What is edge computing?
Edge computing is computing that takes place at or near the physical location of either the user or the source of the data. By placing computing services closer to these locations, users benefit from faster, more reliable services while companies benefit from the flexibility of hybrid cloud computing. Edge computing is one way that a company can use and distribute a common pool of resources across a large number of locations.
Why care about edge computing?
One of the real world examples of edge computing is in the use of virtual and augmented reality. Virtual and augmented reality often suffer from insufficient bandwidth and high latency. It’s common for folks using these technologies to experience sickness or lags in the computing power that break the immersiveness of the experience. Edge computing allows the compute-intensive parts of the rendering pipeline to be offloaded to the cloud, preventing these problems from occurring. You could also consider how these same processes are implemented in things like smart cars—imagine if there was latency while your car was processing directional information. You want your car (and other IoT devices) to process data and make decisions as close to real time as possible.
Other benefits of edge computing include the ability to conduct on-site massive data analytics and aggregation, which is what allows for near real time decision making. Edge computing further reduces the risk of exposing sensitive data by keeping all of that computing power local, thereby allowing companies to better control the proliferation of information (like industry trade secrets) or meet regulatory policies (like the GDPR).
Finally, enterprise customers benefit from the resiliency and costs associated with edge computing. By keeping computing power local, regional sites can continue to operate independently from a core site even if something causes your core site to stop operating. The cost of paying for bandwidth to take your data back and forth between your core and regional sites is also greatly reduced by keeping that compute processing power closer to its source.
What are the benefits of edge computing?
Traditionally, cloud computing has focused on centralizing services into a handful of large data centers. Centralizing allowed resources to be highly scalable and shared more efficiently while maintaining control and enterprise security.

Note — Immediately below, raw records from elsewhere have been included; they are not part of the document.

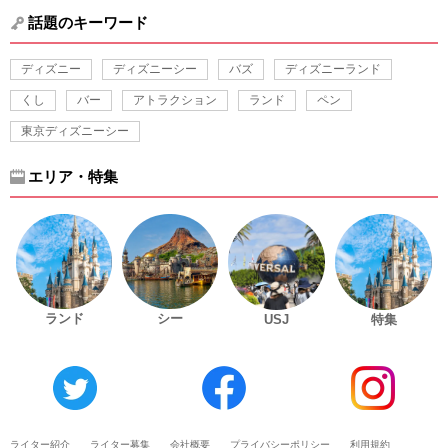
話題のキーワード
ディズニー
ディズニーシー
バズ
ディズニーランド
くし
バー
アトラクション
ランド
ペン
東京ディズニーシー
エリア・特集
ランド
シー
USJ
特集
ライター紹介
ライター募集
会社概要
プライバシーポリシー
利用規約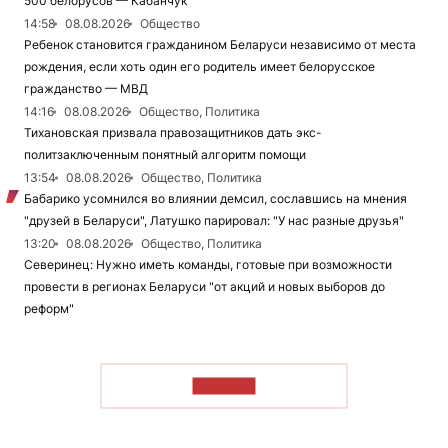
500 белорусов — Кабанчук
14:58
08.08.2026
Общество
Ребенок становится гражданином Беларуси независимо от места
рождения, если хоть один его родитель имеет белорусское
гражданство — МВД
14:16
08.08.2026
Общество, Политика
Тихановская призвала правозащитников дать экс-
политзаключенным понятный алгоритм помощи
13:54
08.08.2026
Общество, Политика
Бабарико усомнился во влиянии демсил, сославшись на мнения
"друзей в Беларуси", Латушко парировал: "У нас разные друзья"
13:20
08.08.2026
Общество, Политика
Северинец: Нужно иметь команды, готовые при возможности
провести в регионах Беларуси "от акций и новых выборов до
реформ"
ЧИТАТЬ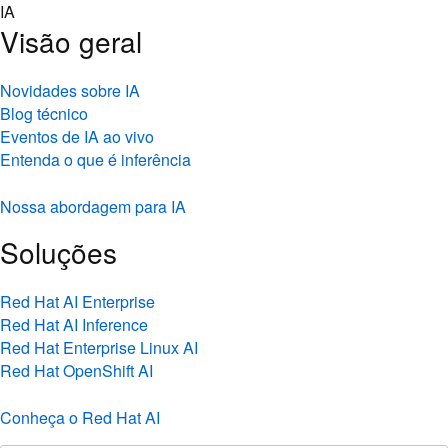
Skip
IA
to
Visão geral
content
Novidades sobre IA
Blog técnico
Eventos de IA ao vivo
Entenda o que é inferência
Nossa abordagem para IA
Soluções
Red Hat AI Enterprise
Red Hat AI Inference
Red Hat Enterprise Linux AI
Red Hat OpenShift AI
Conheça o Red Hat AI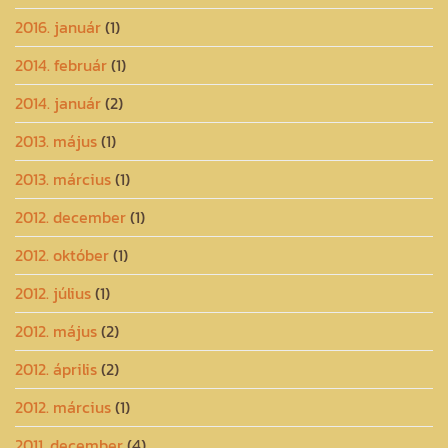
2016. január
(1)
2014. február
(1)
2014. január
(2)
2013. május
(1)
2013. március
(1)
2012. december
(1)
2012. október
(1)
2012. július
(1)
2012. május
(2)
2012. április
(2)
2012. március
(1)
2011. december
(4)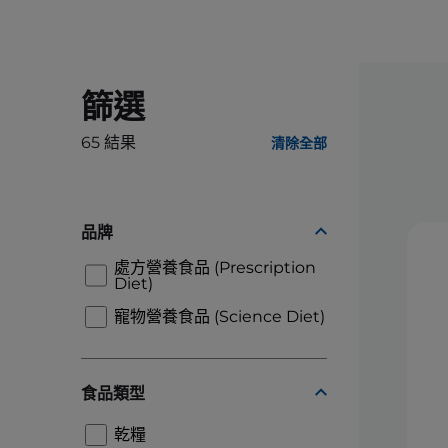
篩選
65
結果
清除全部
品牌
處方營養食品 (Prescription
Diet)
寵物營養食品 (Science Diet)
食品類型
乾糧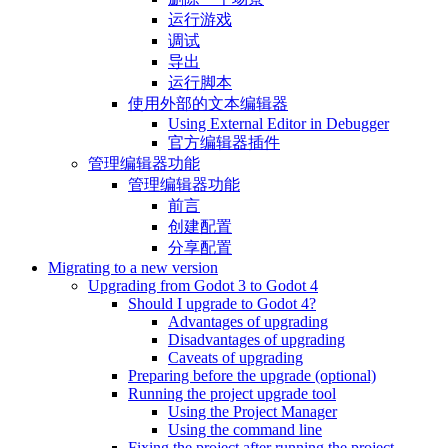
运行游戏
调试
导出
运行脚本
使用外部的文本编辑器
Using External Editor in Debugger
官方编辑器插件
管理编辑器功能
管理编辑器功能
前言
创建配置
分享配置
Migrating to a new version
Upgrading from Godot 3 to Godot 4
Should I upgrade to Godot 4?
Advantages of upgrading
Disadvantages of upgrading
Caveats of upgrading
Preparing before the upgrade (optional)
Running the project upgrade tool
Using the Project Manager
Using the command line
Fixing the project after running the project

Edge computing addresses those use cases that can not be adequately addressed by the centralization approach of cloud computing, often because of networking requirements or other constraints. It focuses on several small computing sites that reduce network cost, avoid bandwidth constraints, reduce transmission delays, limit service failures, and better control the movement of sensitive data. Load times are cut by hundreds of milliseconds and online services deployed closer to users enable both dynamic and static caching capabilities.
For end-users this means a faster, more consistent user experience. For enterprises and service providers this means low-latency, highly available apps with real-time monitoring.
What are the challenges of edge computing?
Edge computing is mainly a problem of highly-distributed scale:
- Scaling out to many small sites can be more complicated than adding the equivalent capacity to a single core datacenter. The increased overhead of physical locations can be difficult for smaller companies to manage.
- Edge computing sites are usually remote with limited or no on-site technical expertise. If something fails on-site you need to have an infrastructure in place that can be fixed easily by non-technical local labor and further managed centrally by a small number of experts located elsewhere.
- Site management operations need to be highly reproducible across all edge computing sites to simplify management, allow for easier troubleshooting and to prevent the configuration of software implemented in slightly different ways at each of the sites (commonly referred to as "configuration drift").
- While edge computing offers greater control over information flows by constraining the data geographically, the physical security of the site is often much lower. This can lead to a greater risk of malicious or accidental situations (like a tripped cable, for instance).